#### WHAT YOU WILL DO:
When writing out the listing below, reproduce every word exactly and skip the pictures.
Start of Block
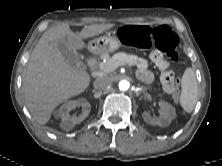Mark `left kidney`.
I'll list each match as a JSON object with an SVG mask.
<instances>
[{"label":"left kidney","mask_w":222,"mask_h":166,"mask_svg":"<svg viewBox=\"0 0 222 166\" xmlns=\"http://www.w3.org/2000/svg\"><path fill=\"white\" fill-rule=\"evenodd\" d=\"M158 105L160 106V116L157 118H152L149 113L144 112L142 114L143 119L146 123L151 125H158L166 127L168 126L173 119L176 117L175 108L165 101H159Z\"/></svg>","instance_id":"5707ae66"}]
</instances>
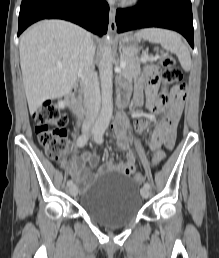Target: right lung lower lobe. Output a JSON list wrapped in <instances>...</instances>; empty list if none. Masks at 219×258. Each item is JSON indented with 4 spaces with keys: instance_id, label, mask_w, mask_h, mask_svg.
I'll return each instance as SVG.
<instances>
[{
    "instance_id": "obj_1",
    "label": "right lung lower lobe",
    "mask_w": 219,
    "mask_h": 258,
    "mask_svg": "<svg viewBox=\"0 0 219 258\" xmlns=\"http://www.w3.org/2000/svg\"><path fill=\"white\" fill-rule=\"evenodd\" d=\"M108 14L104 0H22L18 36L34 22L50 18L71 21L102 36L107 32Z\"/></svg>"
}]
</instances>
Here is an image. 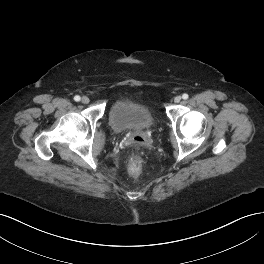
End of Block
#### RESPONSE TO THE TASK:
Mark `left kidney`.
I'll list each match as a JSON object with an SVG mask.
<instances>
[{"label":"left kidney","mask_w":222,"mask_h":166,"mask_svg":"<svg viewBox=\"0 0 222 166\" xmlns=\"http://www.w3.org/2000/svg\"><path fill=\"white\" fill-rule=\"evenodd\" d=\"M158 105L160 106V116L157 118H152L149 113L144 112L142 114L143 119L146 123L151 125H158L166 127L168 126L173 119L176 117L175 108L165 101H159Z\"/></svg>","instance_id":"5707ae66"}]
</instances>
Target: right lung lower lobe. Output a JSON list wrapped in <instances>...</instances>; empty list if none. Masks at 219×258. Each item is JSON indented with 4 spaces with keys: instance_id, label, mask_w, mask_h, mask_svg.
I'll return each instance as SVG.
<instances>
[{
    "instance_id": "obj_1",
    "label": "right lung lower lobe",
    "mask_w": 219,
    "mask_h": 258,
    "mask_svg": "<svg viewBox=\"0 0 219 258\" xmlns=\"http://www.w3.org/2000/svg\"><path fill=\"white\" fill-rule=\"evenodd\" d=\"M108 14L104 0H22L18 36L34 22L50 18L71 21L102 36L107 32Z\"/></svg>"
}]
</instances>
Here is an image. 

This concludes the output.